Die US-Notenbank Federal Reserve (Fed) erhöht nach sieben Jahren extrem billigen Geldes erstmals wieder ihre Leitzinsen. Die kurzfristigen Zinsen steigen um zunächst 0,25 Prozentpunkte auf ein Niveau zwischen 0,25 und 0,5 Prozent.

Dies teilte der Offenmarkt-Ausschuss der Fed nach seiner Dezember-Sitzung in Washington mit.

Zuletzt hatte es 2006 eine Erhöhung der Leitzinsen in den USA gegeben. Danach senkte die Notenbank den Zins schrittweise bis auf nahe Null, um den Folgen der Finanzkrise zu begegnen. Sie beließ ihn lange dort. Nach einer Erholung der US-Wirtschaft und der Vorlage stabiler Daten vom Arbeitsmarkt sah die Fed den Moment für eine Wende hin zu einer Normalisierung ihrer Geldpolitik gekommen.

Die Entscheidung war in aller Welt mit Spannung erwartet worden. Die Zinspolitik der USA hat weitreichende Bedeutung. Sie beeinflusst den Kurs des Dollars. In der US-Währung werden viele internationale Geschäfte abgewickelt.
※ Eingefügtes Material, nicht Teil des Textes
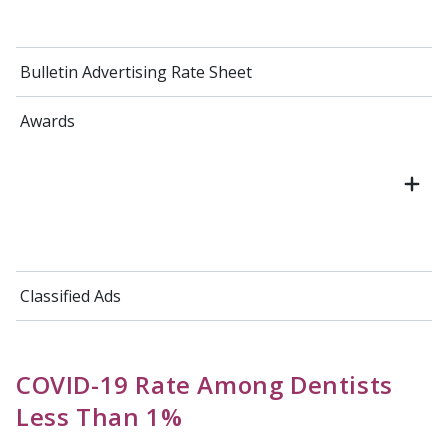
Bulletin Advertising Rate Sheet
Awards
Classified Ads
COVID-19 Rate Among Dentists
Less Than 1%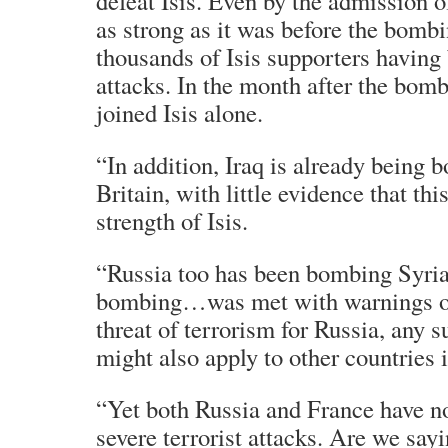
defeat Isis. Even by the admission o
as strong as it was before the bomb
thousands of Isis supporters having 
attacks. In the month after the bom
joined Isis alone.
“In addition, Iraq is already being 
Britain, with little evidence that this
strength of Isis.
“Russia too has been bombing Syria
bombing…was met with warnings of 
threat of terrorism for Russia, any s
might also apply to other countries 
“Yet both Russia and France have 
severe terrorist attacks. Are we say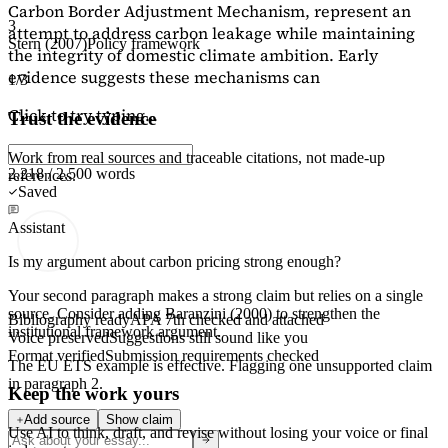
Carbon Border Adjustment Mechanism, represent an
3
attempt to address carbon leakage while maintaining
Stern (2007)
Policy framework
the integrity of domestic climate ambition. Early
evidence suggests these mechanisms can
1/3
Click to try typing...
Trust the evidence
Work from real sources and traceable citations, not made-up
2,218 / 2,500 words
references.
Saved
Assistant
Is my argument about carbon pricing strong enough?
Your second paragraph makes a strong claim but relies on a single
source. Consider adding
Baranzini (2000)
to strengthen the
Bibliography ready
APA 7th checked and attached
institutional framework argument.
Voice preserved
Suggestions still sound like you
Format verified
Submission requirements checked
The EU ETS example is effective. Flagging
one unsupported claim
in paragraph 2.
Keep the work yours
Add source
Show claim
Use AI to think, draft, and revise without losing your voice or final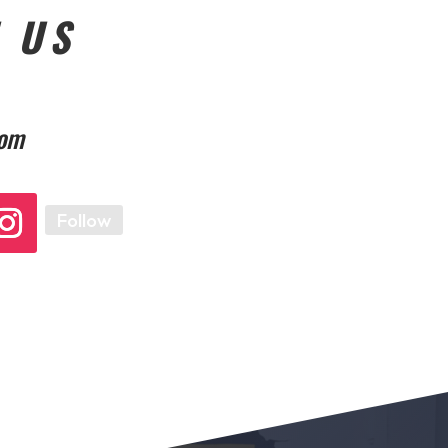
 US
com
Follow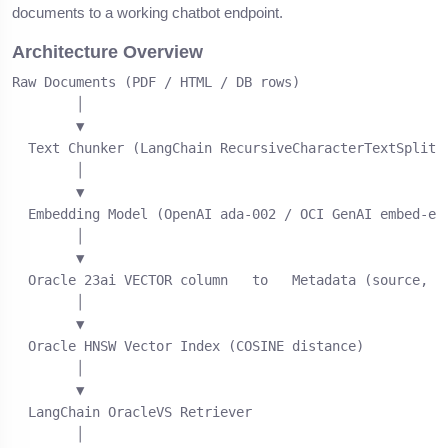
documents to a working chatbot endpoint.
Architecture Overview
Raw Documents (PDF / HTML / DB rows)

        │

        ▼

  Text Chunker (LangChain RecursiveCharacterTextSplitte
        │

        ▼

  Embedding Model (OpenAI ada-002 / OCI GenAI embed-eng
        │

        ▼

  Oracle 23ai VECTOR column   to   Metadata (source, pa
        │

        ▼

  Oracle HNSW Vector Index (COSINE distance)

        │

        ▼

  LangChain OracleVS Retriever

        │
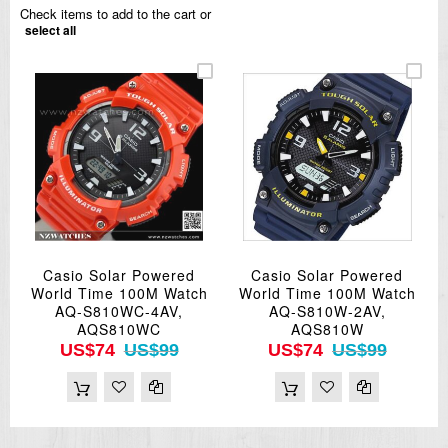
Check items to add to the cart or
select all
Casio Solar Powered
Casio Solar Powered
World Time 100M Watch
World Time 100M Watch
AQ-S810WC-4AV,
AQ-S810W-2AV,
AQS810WC
AQS810W
US$74
US$99
US$74
US$99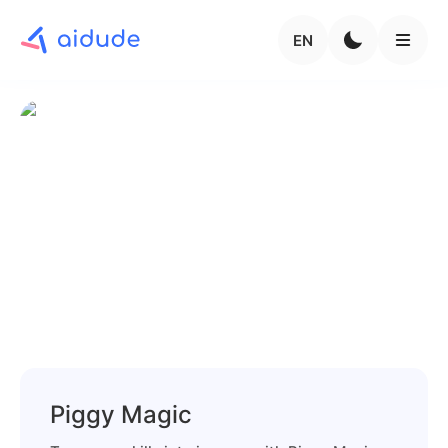
EN
Piggy Magic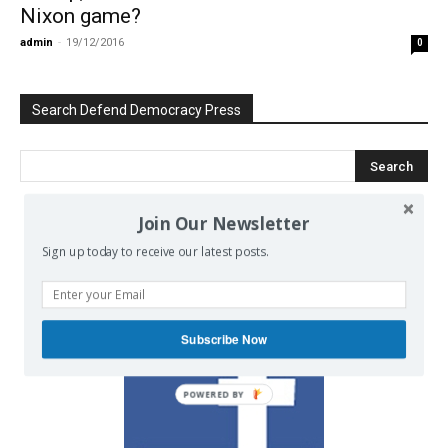
Nixon game?
admin
-
19/12/2016
0
Search Defend Democracy Press
Join Our Newsletter
We invite you to join the dialogue
Sign up today to receive our latest posts.
on our Facebook page.
Subscribe Now
POWERED BY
Zahlreiche Rohstoffpreise werden in Dollar errechnet, Finanzanlagen in Dollar gehalten.

Der Offenmarktausschuss sei zu der Erkenntnis gekommen, dass sich die Situation auf dem Arbeitsmarkt dieses Jahr noch einmal erheblich verbessert habe, hieß es in einer Mitteilung der Notenbank. Die Arbeitslosenquote ist von über zehn Prozent inmitten der Finanzkrise auf zuletzt fünf Prozent gesunken, im November kamen über 200 000 neue Stellen hinzu. Der Ausschuss sei auch überzeugt, dass sich die Inflation - derzeit durch niedrige Energie- und Lebensmittelpreise gedrückt - wieder der Zielmarke von zwei Prozent annähere.

Für die Geldpolitik in Europa werden von der US-Entscheidung keine unmittelbaren Konsequenzen erwartet. «Die erste Straffung der US-Leitzinsen seit dem Jahr 2006 markiert sicher einen historischen Wendepunkt, das allgemeine Zinsniveau wird sich dadurch aber kaum ändern», sagte der Chefvolkswirt des Gesamtverbands der Deutschen Versicherungswirtschaft, Klaus Wiener, nach der Bekanntgabe des Fed-Beschlusses. «Die Kapitalmarktzinsen im Euroraum werden wohl noch für sehr lange Zeit auf ihrem extrem niedrigen Niveau verharren.»